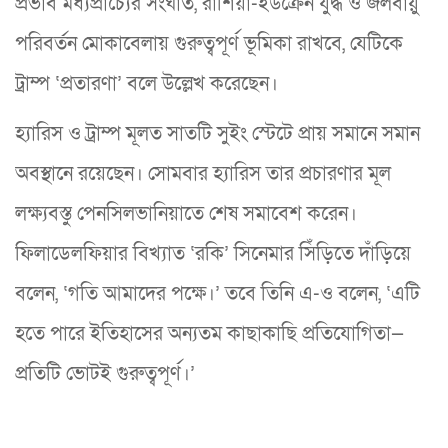
প্রভাব মধ্যপ্রাচ্যের সংঘাত, রাশিয়া-ইউক্রেন যুদ্ধ ও জলবায়ু
পরিবর্তন মোকাবেলায় গুরুত্বপূর্ণ ভূমিকা রাখবে, যেটিকে
ট্রাম্প ‘প্রতারণা’ বলে উল্লেখ করেছেন।
হ্যারিস ও ট্রাম্প মূলত সাতটি সুইং স্টেটে প্রায় সমানে সমান
অবস্থানে রয়েছেন। সোমবার হ্যারিস তার প্রচারণার মূল
লক্ষ্যবস্তু পেনসিলভানিয়াতে শেষ সমাবেশ করেন।
ফিলাডেলফিয়ার বিখ্যাত ‘রকি’ সিনেমার সিঁড়িতে দাঁড়িয়ে
বলেন, ‘গতি আমাদের পক্ষে।’ তবে তিনি এ-ও বলেন, ‘এটি
হতে পারে ইতিহাসের অন্যতম কাছাকাছি প্রতিযোগিতা—
প্রতিটি ভোটই গুরুত্বপূর্ণ।’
□ □ □
What's needed is an exact retyping of the records, pictures excluded.

প্রভাব মধ্যপ্রাচ্যের সংঘাত, রাশিয়া-ইউক্রেন যুদ্ধ ও জলবায়ু
পরিবর্তন মোকাবেলায় গুরুত্বপূর্ণ ভূমিকা রাখবে, যেটিকে
ট্রাম্প ‘প্রতারণা’ বলে উল্লেখ করেছেন।
হ্যারিস ও ট্রাম্প মূলত সাতটি সুইং স্টেটে প্রায় সমানে সমান
অবস্থানে রয়েছেন। সোমবার হ্যারিস তার প্রচারণার মূল
লক্ষ্যবস্তু পেনসিলভানিয়াতে শেষ সমাবেশ করেন।
ফিলাডেলফিয়ার বিখ্যাত ‘রকি’ সিনেমার সিঁড়িতে দাঁড়িয়ে
বলেন, ‘গতি আমাদের পক্ষে।’ তবে তিনি এ-ও বলেন, ‘এটি
হতে পারে ইতিহাসের অন্যতম কাছাকাছি প্রতিযোগিতা—
প্রতিটি ভোটই গুরুত্বপূর্ণ।’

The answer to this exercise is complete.